### Work to complete
Retype the complete listing without any change.
╭──
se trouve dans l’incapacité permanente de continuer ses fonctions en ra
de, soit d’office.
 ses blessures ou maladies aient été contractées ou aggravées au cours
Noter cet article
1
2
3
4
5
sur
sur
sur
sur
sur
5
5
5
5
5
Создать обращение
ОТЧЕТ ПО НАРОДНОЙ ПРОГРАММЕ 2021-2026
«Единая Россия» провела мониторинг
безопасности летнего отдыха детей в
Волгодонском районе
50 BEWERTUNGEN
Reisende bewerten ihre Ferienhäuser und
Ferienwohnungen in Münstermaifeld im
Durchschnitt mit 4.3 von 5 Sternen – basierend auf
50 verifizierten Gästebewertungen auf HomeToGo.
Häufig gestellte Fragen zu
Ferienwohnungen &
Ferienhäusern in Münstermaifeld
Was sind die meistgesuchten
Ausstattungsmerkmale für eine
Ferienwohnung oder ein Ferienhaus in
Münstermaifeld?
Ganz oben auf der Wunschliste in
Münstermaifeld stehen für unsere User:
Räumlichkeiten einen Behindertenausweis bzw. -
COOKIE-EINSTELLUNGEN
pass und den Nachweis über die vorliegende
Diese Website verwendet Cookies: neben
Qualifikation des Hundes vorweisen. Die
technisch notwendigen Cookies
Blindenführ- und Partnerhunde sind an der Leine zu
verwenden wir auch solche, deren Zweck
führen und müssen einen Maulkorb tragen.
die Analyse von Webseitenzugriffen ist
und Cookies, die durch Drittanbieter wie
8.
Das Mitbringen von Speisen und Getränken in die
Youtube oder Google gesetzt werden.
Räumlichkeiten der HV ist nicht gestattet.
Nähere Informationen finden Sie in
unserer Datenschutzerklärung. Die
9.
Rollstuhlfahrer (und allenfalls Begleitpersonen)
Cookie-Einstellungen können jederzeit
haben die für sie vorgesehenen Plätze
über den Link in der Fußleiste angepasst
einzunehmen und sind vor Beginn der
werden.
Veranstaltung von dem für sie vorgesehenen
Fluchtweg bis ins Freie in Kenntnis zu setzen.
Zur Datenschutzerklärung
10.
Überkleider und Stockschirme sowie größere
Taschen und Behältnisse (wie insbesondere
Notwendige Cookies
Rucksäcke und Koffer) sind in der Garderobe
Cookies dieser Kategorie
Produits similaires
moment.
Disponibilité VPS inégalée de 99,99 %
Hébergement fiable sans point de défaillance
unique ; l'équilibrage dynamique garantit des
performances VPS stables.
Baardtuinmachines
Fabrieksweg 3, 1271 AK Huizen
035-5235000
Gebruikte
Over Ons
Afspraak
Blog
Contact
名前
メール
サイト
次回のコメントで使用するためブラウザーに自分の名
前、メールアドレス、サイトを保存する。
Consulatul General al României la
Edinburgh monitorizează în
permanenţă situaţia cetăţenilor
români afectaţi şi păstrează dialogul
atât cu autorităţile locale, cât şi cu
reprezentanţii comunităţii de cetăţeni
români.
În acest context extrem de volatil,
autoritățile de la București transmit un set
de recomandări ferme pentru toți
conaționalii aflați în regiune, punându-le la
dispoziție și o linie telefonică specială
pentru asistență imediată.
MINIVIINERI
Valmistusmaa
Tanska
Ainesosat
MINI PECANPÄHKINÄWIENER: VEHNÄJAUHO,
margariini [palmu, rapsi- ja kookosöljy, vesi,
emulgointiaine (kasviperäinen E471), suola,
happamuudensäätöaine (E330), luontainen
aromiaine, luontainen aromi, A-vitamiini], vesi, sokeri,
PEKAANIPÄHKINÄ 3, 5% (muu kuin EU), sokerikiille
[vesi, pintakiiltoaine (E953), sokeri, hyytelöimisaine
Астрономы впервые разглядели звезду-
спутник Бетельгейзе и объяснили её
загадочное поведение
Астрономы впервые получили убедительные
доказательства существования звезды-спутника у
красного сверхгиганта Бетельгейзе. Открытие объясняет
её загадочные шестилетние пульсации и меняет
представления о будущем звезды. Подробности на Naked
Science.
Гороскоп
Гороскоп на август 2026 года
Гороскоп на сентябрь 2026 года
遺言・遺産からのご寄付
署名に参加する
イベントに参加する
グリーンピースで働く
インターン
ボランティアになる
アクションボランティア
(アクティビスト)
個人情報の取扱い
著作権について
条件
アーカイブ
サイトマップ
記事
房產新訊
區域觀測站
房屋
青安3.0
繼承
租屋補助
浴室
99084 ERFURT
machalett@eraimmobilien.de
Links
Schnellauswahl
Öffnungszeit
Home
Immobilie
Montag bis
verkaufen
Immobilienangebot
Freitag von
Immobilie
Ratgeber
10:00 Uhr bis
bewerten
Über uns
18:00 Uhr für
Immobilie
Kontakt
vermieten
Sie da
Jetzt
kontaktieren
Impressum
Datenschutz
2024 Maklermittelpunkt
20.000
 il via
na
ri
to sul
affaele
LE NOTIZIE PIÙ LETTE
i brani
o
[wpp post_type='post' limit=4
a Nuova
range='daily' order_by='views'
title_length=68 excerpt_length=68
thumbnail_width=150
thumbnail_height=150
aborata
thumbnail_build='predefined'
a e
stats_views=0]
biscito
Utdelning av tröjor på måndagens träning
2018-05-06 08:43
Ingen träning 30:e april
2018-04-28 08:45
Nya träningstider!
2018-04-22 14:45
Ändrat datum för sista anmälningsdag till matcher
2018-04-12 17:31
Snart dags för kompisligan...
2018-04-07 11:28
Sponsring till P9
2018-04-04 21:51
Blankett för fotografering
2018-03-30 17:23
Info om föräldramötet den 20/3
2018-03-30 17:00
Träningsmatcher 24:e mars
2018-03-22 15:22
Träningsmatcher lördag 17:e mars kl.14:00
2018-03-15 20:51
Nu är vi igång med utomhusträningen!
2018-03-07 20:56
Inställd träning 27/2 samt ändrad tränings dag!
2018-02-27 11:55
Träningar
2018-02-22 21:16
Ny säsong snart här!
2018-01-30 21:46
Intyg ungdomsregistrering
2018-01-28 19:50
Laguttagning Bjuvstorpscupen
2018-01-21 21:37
╰──
### Answer section
se trouve dans l’incapacité permanente de continuer ses fonctions en ra
de, soit d’office.
 ses blessures ou maladies aient été contractées ou aggravées au cours
Noter cet article
1
2
3
4
5
sur
sur
sur
sur
sur
5
5
5
5
5
Создать обращение
ОТЧЕТ ПО НАРОДНОЙ ПРОГРАММЕ 2021-2026
«Единая Россия» провела мониторинг
безопасности летнего отдыха детей в
Волгодонском районе
50 BEWERTUNGEN
Reisende bewerten ihre Ferienhäuser und
Ferienwohnungen in Münstermaifeld im
Durchschnitt mit 4.3 von 5 Sternen – basierend auf
50 verifizierten Gästebewertungen auf HomeToGo.
Häufig gestellte Fragen zu
Ferienwohnungen &
Ferienhäusern in Münstermaifeld
Was sind die meistgesuchten
Ausstattungsmerkmale für eine
Ferienwohnung oder ein Ferienhaus in
Münstermaifeld?
Ganz oben auf der Wunschliste in
Münstermaifeld stehen für unsere User:
Räumlichkeiten einen Behindertenausweis bzw. -
COOKIE-EINSTELLUNGEN
pass und den Nachweis über die vorliegende
Diese Website verwendet Cookies: neben
Qualifikation des Hundes vorweisen. Die
technisch notwendigen Cookies
Blindenführ- und Partnerhunde sind an der Leine zu
verwenden wir auch solche, deren Zweck
führen und müssen einen Maulkorb tragen.
die Analyse von Webseitenzugriffen ist
und Cookies, die durch Drittanbieter wie
8.
Das Mitbringen von Speisen und Getränken in die
Youtube oder Google gesetzt werden.
Räumlichkeiten der HV ist nicht gestattet.
Nähere Informationen finden Sie in
unserer Datenschutzerklärung. Die
9.
Rollstuhlfahrer (und allenfalls Begleitpersonen)
Cookie-Einstellungen können jederzeit
haben die für sie vorgesehenen Plätze
über den Link in der Fußleiste angepasst
einzunehmen und sind vor Beginn der
werden.
Veranstaltung von dem für sie vorgesehenen
Fluchtweg bis ins Freie in Kenntnis zu setzen.
Zur Datenschutzerklärung
10.
Überkleider und Stockschirme sowie größere
Taschen und Behältnisse (wie insbesondere
Notwendige Cookies
Rucksäcke und Koffer) sind in der Garderobe
Cookies dieser Kategorie
Produits similaires
moment.
Disponibilité VPS inégalée de 99,99 %
Hébergement fiable sans point de défaillance
unique ; l'équilibrage dynamique garantit des
performances VPS stables.
Baardtuinmachines
Fabrieksweg 3, 1271 AK Huizen
035-5235000
Gebruikte
Over Ons
Afspraak
Blog
Contact
名前
メール
サイト
次回のコメントで使用するためブラウザーに自分の名
前、メールアドレス、サイトを保存する。
Consulatul General al României la
Edinburgh monitorizează în
permanenţă situaţia cetăţenilor
români afectaţi şi păstrează dialogul
atât cu autorităţile locale, cât şi cu
reprezentanţii comunităţii de cetăţeni
români.
În acest context extrem de volatil,
autoritățile de la București transmit un set
de recomandări ferme pentru toți
conaționalii aflați în regiune, punându-le la
dispoziție și o linie telefonică specială
pentru asistență imediată.
MINIVIINERI
Valmistusmaa
Tanska
Ainesosat
MINI PECANPÄHKINÄWIENER: VEHNÄJAUHO,
margariini [palmu, rapsi- ja kookosöljy, vesi,
emulgointiaine (kasviperäinen E471), suola,
happamuudensäätöaine (E330), luontainen
aromiaine, luontainen aromi, A-vitamiini], vesi, sokeri,
PEKAANIPÄHKINÄ 3, 5% (muu kuin EU), sokerikiille
[vesi, pintakiiltoaine (E953), sokeri, hyytelöimisaine
Астрономы впервые разглядели звезду-
спутник Бетельгейзе и объяснили её
загадочное поведение
Астрономы впервые получили убедительные
доказательства существования звезды-спутника у
красного сверхгиганта Бетельгейзе. Открытие объясняет
её загадочные шестилетние пульсации и меняет
представления о будущем звезды. Подробности на Naked
Science.
Гороскоп
Гороскоп на август 2026 года
Гороскоп на сентябрь 2026 года
遺言・遺産からのご寄付
署名に参加する
イベントに参加する
グリーンピースで働く
インターン
ボランティアになる
アクションボランティア
(アクティビスト)
個人情報の取扱い
著作権について
条件
アーカイブ
サイトマップ
記事
房產新訊
區域觀測站
房屋
青安3.0
繼承
租屋補助
浴室
99084 ERFURT
machalett@eraimmobilien.de
Links
Schnellauswahl
Öffnungszeit
Home
Immobilie
Montag bis
verkaufen
Immobilienangebot
Freitag von
Immobilie
Ratgeber
10:00 Uhr bis
bewerten
Über uns
18:00 Uhr für
Immobilie
Kontakt
vermieten
Sie da
Jetzt
kontaktieren
Impressum
Datenschutz
2024 Maklermittelpunkt
20.000
 il via
na
ri
to sul
affaele
LE NOTIZIE PIÙ LETTE
i brani
o
[wpp post_type='post' limit=4
a Nuova
range='daily' order_by='views'
title_length=68 excerpt_length=68
thumbnail_width=150
thumbnail_height=150
aborata
thumbnail_build='predefined'
a e
stats_views=0]
biscito
Utdelning av tröjor på måndagens träning
2018-05-06 08:43
Ingen träning 30:e april
2018-04-28 08:45
Nya träningstider!
2018-04-22 14:45
Ändrat datum för sista anmälningsdag till matcher
2018-04-12 17:31
Snart dags för kompisligan...
2018-04-07 11:28
Sponsring till P9
2018-04-04 21:51
Blankett för fotografering
2018-03-30 17:23
Info om föräldramötet den 20/3
2018-03-30 17:00
Träningsmatcher 24:e mars
2018-03-22 15:22
Träningsmatcher lördag 17:e mars kl.14:00
2018-03-15 20:51
Nu är vi igång med utomhusträningen!
2018-03-07 20:56
Inställd träning 27/2 samt ändrad tränings dag!
2018-02-27 11:55
Träningar
2018-02-22 21:16
Ny säsong snart här!
2018-01-30 21:46
Intyg ungdomsregistrering
2018-01-28 19:50
Laguttagning Bjuvstorpscupen
2018-01-21 21:37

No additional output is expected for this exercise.